So how am I going to go about achieving my three goals? Basically, the only real way I have experienced that has demonstrated any sort of robust results is one that views each company as a long term investment where the short term price shows a mismatch with the long term value of the company. Moreover, only when the short term prospects are largely ignored can the longer term prospects be understood. And at this point, we start to get a far clearer picture of the true intrinsic value of the business.

In fact, focussing on the short term prospects of a business is too difficult to get right in the broad majority of cases. This is where the visibility is highest and thus, the most information is reflected in the price. As I see it, market efficiency certainly exists - in the short term. In the long term, where business prospects are less certain, yet can be understood within a bounded range, pricing inefficiency is far higher.

However, taking this view is far harder to achieve than one may think. Sadly, the investment world is hell bent on achieving "outperformance" from month to month, quarter to quarter, and year to year. As soon as the focus moves to month to month and quarter to quarter the chances of out performance starts to diminish rapidly. Here, it is the short term market noise that becomes important rather than the true economic characteristics of a business. As the time horizon increases, so do the chances of market beating returns.

One of the key disciplines I'm hoping to achieve is not losing sight of what an investment really is. In fact, it would be safe to say that an investment is one that:
  1. Protects the original investment
  2. Gives some sort of income either through returning dividends or reinvesting back into the business at an attractive rate of return.
  3. Shows an increasing output as the company grows over time.
This all seems very much like the goals for the framework I'm trying to achieve. In fact, this framework is just another way of articulating a set of steps for successful investing. So how will this be achieved? In short, the plan is to approach this whole thing in a systematic way that reflects a total purchase of the company. This is what could be called "the total purchase basis". As an approach to investment, this is where things start to get interesting as it forces the view of looking at each investment in a more business like fashion. What will I get out of the business, what are the prospects, and what am I going to pay?

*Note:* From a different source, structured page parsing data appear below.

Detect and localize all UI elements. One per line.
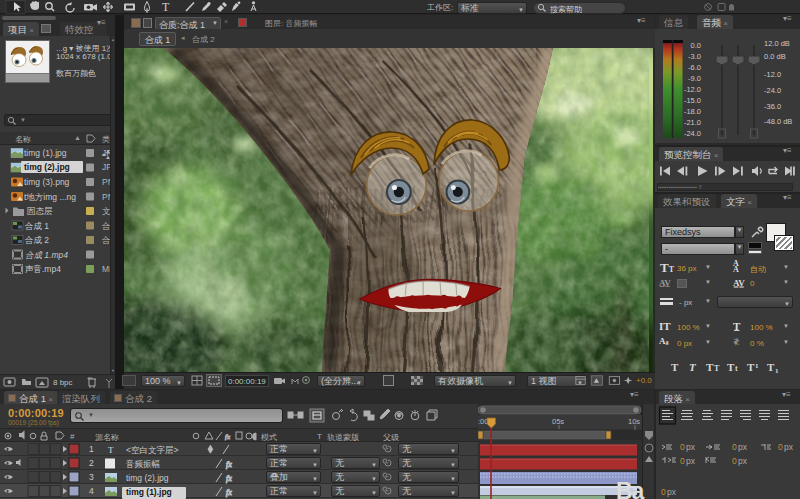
svg-text:t: t [735, 364, 738, 373]
svg-text:-9.0: -9.0 [688, 74, 701, 83]
svg-text:T: T [108, 445, 114, 455]
svg-text:-18.0: -18.0 [684, 107, 701, 116]
svg-text:T: T [767, 361, 775, 373]
svg-text:12.0 dB: 12.0 dB [764, 39, 790, 48]
svg-text:px: px [686, 442, 696, 452]
svg-text:0.0: 0.0 [691, 41, 701, 50]
svg-text:fx: fx [226, 474, 232, 483]
svg-text:0: 0 [732, 456, 737, 466]
svg-text:px: px [667, 487, 677, 497]
svg-text:1: 1 [775, 367, 779, 374]
svg-text:4: 4 [89, 486, 94, 496]
svg-text:-24.0: -24.0 [764, 86, 781, 95]
svg-text:T: T [714, 364, 720, 373]
svg-text:T: T [747, 361, 755, 373]
svg-text:3: 3 [89, 472, 94, 482]
svg-text:px: px [784, 442, 794, 452]
svg-text:1: 1 [89, 444, 94, 454]
svg-text:T: T [727, 361, 735, 373]
svg-text:-24.0: -24.0 [684, 129, 701, 138]
svg-text:1: 1 [755, 362, 759, 370]
svg-text:fx: fx [226, 488, 232, 497]
svg-text:10s: 10s [628, 417, 640, 426]
svg-text:2: 2 [89, 458, 94, 468]
svg-text:0: 0 [680, 442, 685, 452]
svg-text:px: px [686, 456, 696, 466]
svg-text:px: px [738, 442, 748, 452]
svg-text:-12.0: -12.0 [684, 85, 701, 94]
svg-text:T: T [689, 361, 697, 373]
svg-text:fx: fx [225, 433, 231, 441]
svg-text:-48.0 dB: -48.0 dB [764, 117, 792, 126]
svg-text:-3.0: -3.0 [688, 52, 701, 61]
svg-text:0: 0 [732, 442, 737, 452]
svg-text:0.0 dB: 0.0 dB [764, 52, 786, 61]
svg-text:#: # [70, 432, 75, 441]
svg-text:0: 0 [680, 456, 685, 466]
svg-text:05s: 05s [552, 417, 564, 426]
svg-text:0: 0 [778, 442, 783, 452]
svg-text:-6.0: -6.0 [688, 63, 701, 72]
svg-text:fx: fx [226, 460, 232, 469]
svg-text:T: T [706, 361, 714, 373]
svg-text:-12.0: -12.0 [764, 70, 781, 79]
svg-text:-21.0: -21.0 [684, 118, 701, 127]
svg-text:-36.0: -36.0 [764, 102, 781, 111]
svg-text:px: px [738, 456, 748, 466]
svg-text:0: 0 [661, 487, 666, 497]
svg-text:T: T [671, 361, 679, 373]
svg-text:T: T [162, 0, 170, 14]
svg-text:-15.0: -15.0 [684, 96, 701, 105]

Pretty quickly, it can be seen that the view of each business starts to resemble a true economic investment. There is little difference from buying a business with publicly listed stock and buying a business that is closely held. In the favour of the investor in publicly listed shares, prices are quoted daily and they may represent an undervalued, fair, or overvalued valuation.

This last point is important because it forms the basis for achieving the selection of investment candidates with the original three investment outcomes in mind. Companies that are cheap should see better yields, should see a better opportunity for preserving the original investment, and they should see better chances for capital appreciation as their prices move back to a fair valuation.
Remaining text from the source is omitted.